L’empatia primitiva, ossia il fenomeno relativo ad emozioni spontaneamente corrispondenti, suggerisce che gli esseri umani sono sostanzialmente simili l’uno all’altro, con una serie limitata di variazioni. Hoffman (2000) crede, per esempio, che le somiglianze strutturali nei sistemi di risposta fisiologica e cognitiva degli individui causino il fatto che sentimenti simili siano evocati da sentimenti simili. Singer e colleghi ritengono che la nostra sopravvivenza dipenda dal funzionamento efficace nei contesti sociali, e che l’emozione che altri avvertono empatizzando contribuisca a quel successo. Essi suggeriscono che la nostra abilità nell’empatizzare si sia evoluta da un sistema per rappresentare i nostri stati corporei interni e gli stati di emotivi soggettivi fino a noi stessi (2004). In altre parole l’empatia prenderebbe parte ad una teoria della mente che connette ri-rappresentazioni di secondo ordine di altri con il sistema che ci permette di predire i risultati degli stimoli emozionali per noi stessi. Ricerche recenti suggeriscono la presenza di un meccanismo a livello neurale che permetterebbe tali rappresentazioni delle azioni degli altri, incluse le espressioni facciali e le posture corporee che possono comunicare stati emozionali: si tratta, come si vedrà meglio più avanti, dei neuroni specchio, che sparano non solo quando si compie un’azione, ma anche quando si osserva un altro che compie la stessa azione. Essi procurano una base per comprendere la lettura della mente da parte dei primati, compresa l’empatia umana (Gallese et al., 2002).
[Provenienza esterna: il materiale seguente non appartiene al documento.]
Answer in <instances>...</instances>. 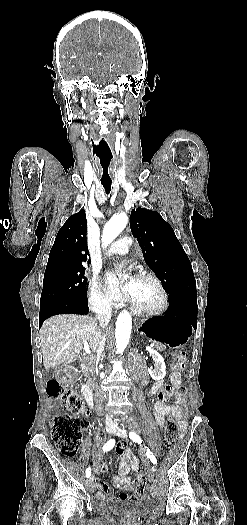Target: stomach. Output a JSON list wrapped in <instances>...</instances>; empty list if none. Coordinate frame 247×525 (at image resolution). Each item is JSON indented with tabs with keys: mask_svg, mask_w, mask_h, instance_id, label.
<instances>
[{
	"mask_svg": "<svg viewBox=\"0 0 247 525\" xmlns=\"http://www.w3.org/2000/svg\"><path fill=\"white\" fill-rule=\"evenodd\" d=\"M138 329L150 340L174 349L184 345L192 333L191 327L185 322L160 316L142 320Z\"/></svg>",
	"mask_w": 247,
	"mask_h": 525,
	"instance_id": "obj_1",
	"label": "stomach"
}]
</instances>
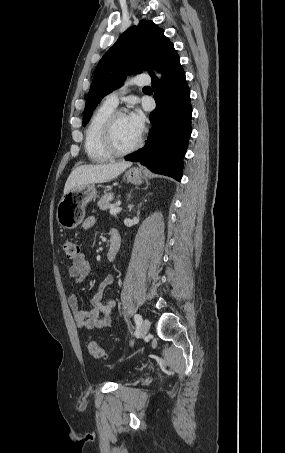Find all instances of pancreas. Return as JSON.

Singer postula peraltro un sistema per la rappresentazione dei sentimenti di altri che prende parte al compito di permetterci di comprendere motivi, credenze e pensieri altrui. Questo lavoro
supporta dunque le teorie della psicologia evoluzionistica che enfatizza la funzione adattiva delle nostre relazioni sociali (Cosmides & Tooby, 1992).